At the end of this harvest season, China is expected to hold 196m tonnes of maize, which is more than two-thirds of the total world maize stocks and represents almost 68% of China’s annual domestic consumption. It continues to buy more and earlier this month added a further 24m tonne, including another 3.3m tonnes from the US to add to the 6m tonnes bought during January.

Prior to last week’s sale, the US had already sold 92% of its 55m tonnes of exportable surplus and there are still 24 weeks of the marketing season remaining. US stocks look to be going to fall by 10m tonnes on last year, which will leave a very tight balance sheet for this crop.

Last week, global wheat markets continued to drop, with the Liffee feed wheat November, 2021, futures down £7.10 since the beginning of March.

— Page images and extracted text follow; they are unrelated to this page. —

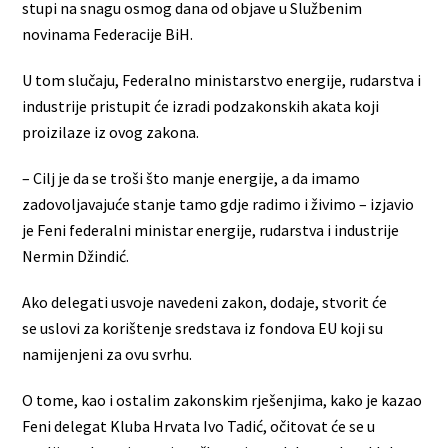
stupi na snagu osmog dana od objave u Službenim
novinama Federacije BiH.
U tom slučaju, Federalno ministarstvo energije, rudarstva i
industrije pristupit će izradi podzakonskih akata koji
proizilaze iz ovog zakona.
– Cilj je da se troši što manje energije, a da imamo
zadovoljavajuće stanje tamo gdje radimo i živimo – izjavio
je Feni federalni ministar energije, rudarstva i industrije
Nermin Džindić.
Ako delegati usvoje navedeni zakon, dodaje, stvorit će
se uslovi za korištenje sredstava iz fondova EU koji su
namijenjeni za ovu svrhu.
O tome, kao i ostalim zakonskim rješenjima, kako je kazao
Feni delegat Kluba Hrvata Ivo Tadić, očitovat će se u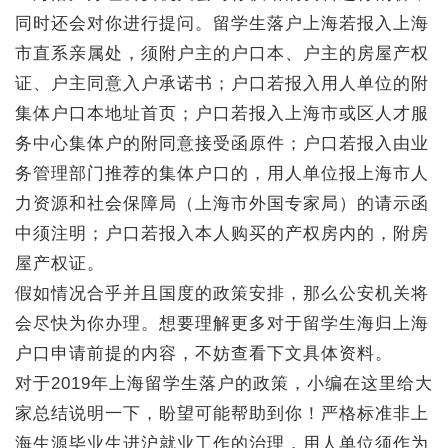
同时还会对你进行提问。留学生落户上海若报入上海
市直系亲属处，须附户主的户口本、户主的房屋产权
证、户主同意入户承诺书；户口若报入用人单位的附
集体户口本地址首页；户口若报入上海市或区人才服
务中心集体户的附同意接受函原件；户口若报入由业
务管理部门推荐的集体户口的，用人单位报上海市人
力资源和社会保障局（上海市外国专家局）的请示函
中须注明；户口若报入本人购买的产权房内的，附房
屋产权证。
假如情况合乎并且国度的政策安排，那么公安机关将
会尽快为你办理。想要理解更多对于留学生海归上海
户口申请前提的内容，不妨查看下文具体资料。
对于2019年上海留学生落户的政策，小编在这里给大
家总结说明一下，盼望可能帮助到你！严格标准非上
海生源毕业生进沪就业工作的治理，用人单位须作为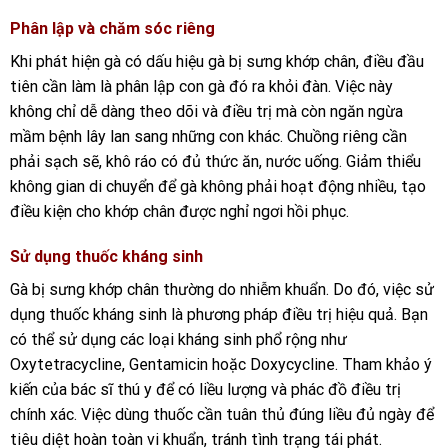
Phân lập và chăm sóc riêng
Khi phát hiện gà có dấu hiệu gà bị sưng khớp chân, điều đầu
tiên cần làm là phân lập con gà đó ra khỏi đàn. Việc này
không chỉ dễ dàng theo dõi và điều trị mà còn ngăn ngừa
mầm bệnh lây lan sang những con khác. Chuồng riêng cần
phải sạch sẽ, khô ráo có đủ thức ăn, nước uống. Giảm thiểu
không gian di chuyển để gà không phải hoạt động nhiều, tạo
điều kiện cho khớp chân được nghỉ ngơi hồi phục.
Sử dụng thuốc kháng sinh
Gà bị sưng khớp chân thường do nhiễm khuẩn. Do đó, việc sử
dụng thuốc kháng sinh là phương pháp điều trị hiệu quả. Bạn
có thể sử dụng các loại kháng sinh phổ rộng như
Oxytetracycline, Gentamicin hoặc Doxycycline. Tham khảo ý
kiến của bác sĩ thú y để có liều lượng và phác đồ điều trị
chính xác. Việc dùng thuốc cần tuân thủ đúng liều đủ ngày để
tiêu diệt hoàn toàn vi khuẩn, tránh tình trạng tái phát.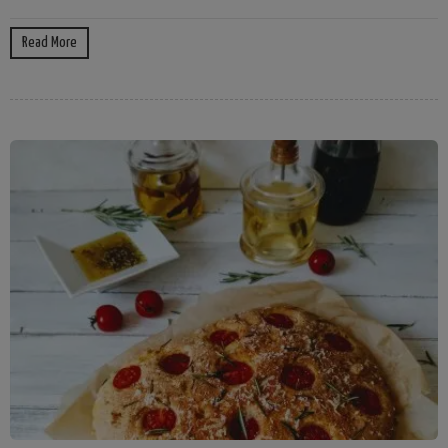
Read More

World wheat markets have fallen again and have now lost all the price gains they made in 2021 and London wheat futures fell to their lowest since December 17.

At present, May, 2021, old crop futures stand at £192.90 and two weeks ago were at £202 per tonne; November, 2021, new crop was at £161.95 down from £168 two weeks ago; while May, 2022, is £166.60, down £5. November, 2022, is currently sitting at £160.10 per tonne.

Wheat prices are falling on the back of improved production forecasts from major exporting countries and a lack of good news to support prices. Recent rain and snow across the US Plains has alleviated drought concerns and crop condition scores have risen across the main grain growing states.

Russia also increased its forecast for wheat in 2021-22 by 3.1m tonnes, up to 79.3m tonnes due to recent favourable weather reducing the winter kill estimate to 9.9%, down from 16%.

The Ukraine's estimated wheat production for next year is 75m tonnes, which is well up on their 65.5m tonnes in 2020. It had reported that 98% of its winter wheat is in 'good' condition. In 2022-21, Ukraine's grain exports are expected to be around 45.5m tonnes, compared to 57m tonnes in 2019 – for 2021-22 are forecast to be around 53m tonnes.

The EU estimated its 2021-22 wheat production will be 136.8m tonnes for the EU-27. If realized, this would be 12.4m tonnes higher than last season and 4% above the five-year average.

Much of Europe saw little winter kill this year and there are few drought concerns. Forecasters have now increased the 2021 EU wheat yield estimate to 5.67t/ha, up from 5.5t/ha in 2020. If realized, this would be 3.5% higher than the five-year average of 5.47t/ha.

Predictions of higher wheat production will be partly off-set by an increase in consumption, expected to be up 17.3m tonnes to 777.6m tonnes. Overall, world wheat stocks are seen rising by 12m tonnes, which will offset the fall in maize stocks – but all these estimates, of course, will depend on good weather in the future to ensure higher production figures can be realised.

Weekly wheat export sales for the US were 344,000 tonnes, taking the season’s total sold to almost 93% of the surplus estimated by the USDA.

EU weekly wheat exports were strong at 670,000 tonnes and this takes the total exported to 19.34m tonnes. The export pace over the past month has been up to 687,000 tonnes per week, which is 287,000 tonnes per week more than is needed to meet the recently revised target of 25.2m tonnes for the season.

The International Grains Council produced its latest total grain production figures and their global production figure for 2020-21 was raised by 9m tonnes to 2224m tonnes and it estimates a record production for 2021-22 amounting to 2287m tonnes. This record crop will be a rise of 63m tonnes on the revised 2020-21 production figure.

Even with the increased production this season, rises in both trade and consumption figures have resulted in carryover stocks down 2m tonnes to 609m tonnes. Carryover stocks are predicted to remain the same for 2021-22, with increased consumption offsetting rises in production.